The use of protocols has become standard practice over the past couple of decades to enable financial firms to quickly change large volumes of contractual documents in order to meet regulatory timelines and respond swiftly to market events, with over 50 protocols created to deal with the changes to regulations and legislation over the past 17 years. Clearly this is a powerful model but the level of complexity has increased significantly since the introduction of the European Monetary Union (EMU) protocol. As the industry waits for the extension of the extremely complex Resolution Stay (Living Wills) protocol and anticipated introduction of a BCBS-‐IOSCO related protocol, Akber Datoo, founder and managing partner of D2 Legal Technology, calls on financial institutions and regulators -‐ who now also appear to consider protocols to be a panacea for all -‐ to consider the underlying risk before it is too late.

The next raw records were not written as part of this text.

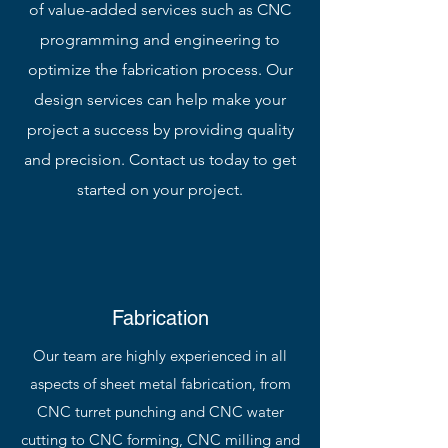
of value-added services such as CNC
programming and engineering to
optimize the fabrication process. Our
design services can help make your
project a success by providing quality
and precision. Contact us today to get
started on your project.
Fabrication
Our team are highly experienced in all
aspects of sheet metal fabrication, from
CNC turret punching and CNC water
cutting to CNC forming, CNC milling and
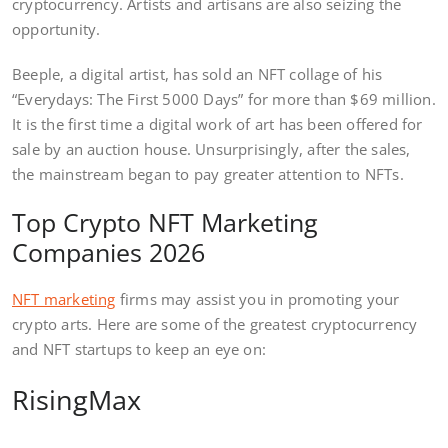
cryptocurrency. Artists and artisans are also seizing the
opportunity.
Beeple, a digital artist, has sold an NFT collage of his
“Everydays: The First 5000 Days” for more than $69 million.
It is the first time a digital work of art has been offered for
sale by an auction house. Unsurprisingly, after the sales,
the mainstream began to pay greater attention to NFTs.
Top Crypto NFT Marketing
Companies 2026
NFT marketing
firms may assist you in promoting your
crypto arts. Here are some of the greatest cryptocurrency
and NFT startups to keep an eye on:
RisingMax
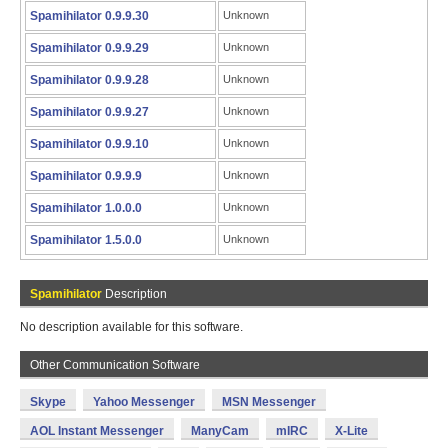
Spamihilator 0.9.9.30
Unknown
Spamihilator 0.9.9.29
Unknown
Spamihilator 0.9.9.28
Unknown
Spamihilator 0.9.9.27
Unknown
Spamihilator 0.9.9.10
Unknown
Spamihilator 0.9.9.9
Unknown
Spamihilator 1.0.0.0
Unknown
Spamihilator 1.5.0.0
Unknown
Spamihilator
Description
No description available for this software.
Other Communication Software
Skype
Yahoo Messenger
MSN Messenger
AOL Instant Messenger
ManyCam
mIRC
X-Lite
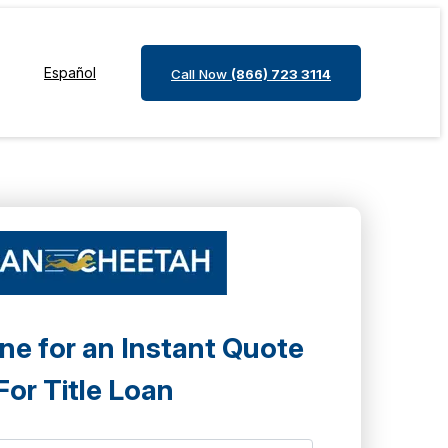
Español
Call Now
(866) 723 3114
ne for an Instant Quote
For Title Loan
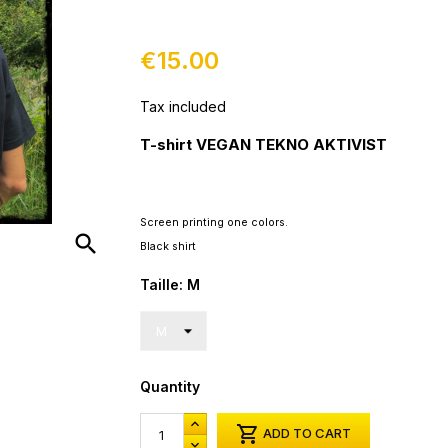
€15.00
Tax included
T-shirt VEGAN TEKNO AKTIVIST
Screen printing
one
colors.
search
Black shirt
Taille: M
Quantity

ADD TO CART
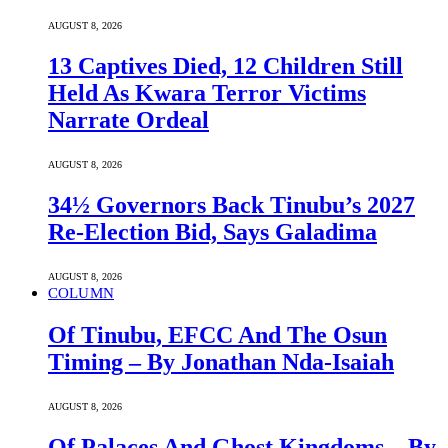
AUGUST 8, 2026
13 Captives Died, 12 Children Still
Held As Kwara Terror Victims
Narrate Ordeal
AUGUST 8, 2026
34½ Governors Back Tinubu’s 2027
Re-Election Bid, Says Galadima
AUGUST 8, 2026
COLUMN
Of Tinubu, EFCC And The Osun
Timing – By Jonathan Nda-Isaiah
AUGUST 8, 2026
Of Palaces And Ghost Kingdoms – By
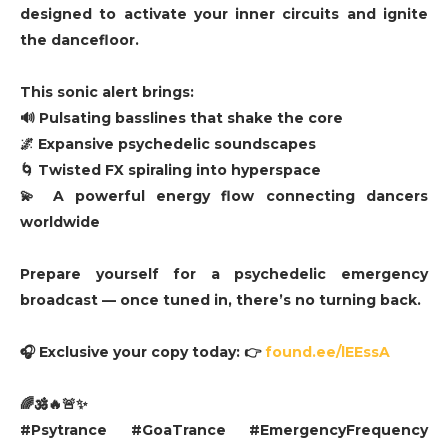
designed to activate your inner circuits and ignite
the dancefloor.
This sonic alert brings:
🔊 Pulsating basslines that shake the core
🌌 Expansive psychedelic soundscapes
🌀 Twisted FX spiraling into hyperspace
💫 A powerful energy flow connecting dancers
worldwide
Prepare yourself for a psychedelic emergency
broadcast — once tuned in, there’s no turning back.
🎧 Exclusive your copy today: 👉
found.ee/lEEssA
🌈🕉️🔥🚨✨
#Psytrance #GoaTrance #EmergencyFrequency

Since International Swaps and Derivatives Association’s (ISDA) creation of the European Monetary Union (EMU) protocol when the single European currency was first introduced, this methodology has become the go-‐to mechanism to enable financial institutions and their counterparties to amend affected contracts without the need to trawl through and renegotiate every single document.
However, during the past 17 years these protocols have become significantly more complex. Whilst admittedly in response to increasingly intricate and un-‐coordinated regulation from different regulators, this complexity has created a strong risk that organisations no longer know or understand the ultimate impact of the protocol and the contract terms in place with a counterparty. The BCBS-‐IOSCO protocol, for example, puts in place new documentation annexes with a counterparty and affects some very significant commercial terms in areas of increasing regulatory scrutiny, such as the use and segregation of client assets/money, raising the chance of unintended business consequences, large operational losses or regulatory fines.
In effect, this reliance – or over-‐reliance – on protocols may assist the contract negotiation task required by regulatory or other market events but, in the process, is simply deferring the task of understanding the changes needed to the documentation with their counterparty and creating a massive legal data problem.
Ticking Time Bomb
Despite the growing reliance on protocols, in a survey of 17 banks undertaken in 2013, just one institution had robust processes in place to adequately handle protocol adherence from a legal data perspective – and there is little sign that the situation has improved since then. How does an organisation know if a counterparty has adhered to a specific protocol? Right now, the only option is to routinely check the ISDA website – something that few financial institutions appear to undertake. The reality is that there is no audit trail, no process for checking and storing counterparty adherence elections – or instances where adherence is revoked.
Critically, few organisations are even considering the downstream implication of specific protocol adherence. Despite the belated introduction of systems and processes around legal contract data, most banks are still failing to take into account the implications of these protocols and hence have no understanding of the impact of adherence on a contract for the people and systems that use this information on a daily basis. As a result, this critical legal data can be left in a highly uncertain state. One only needs to consider the irony of the ISDA 2014 Collateral Agreement Negative Interest Protocol, which only automatically amends the terms of an agreement if it doesn’t contain a “Protocol Excluded Modifying Provision”. But of course few firms can automatically determine whether that is the case without manually reviewing their agreements (which they have for the most part, failed to do).
There is a time and a place for protocols. However, the reality is that over-‐reliance on protocols has created a weapon of mass data destruction. As the Resolution Stay protocol is broadened to the wider market and the BCBS-‐IOSCO protocol is introduced there is a very real risk that unless banks and regulators alike reconsider the true implications of this model the industry will, once again, find itself in the spotlight for a major financial failure.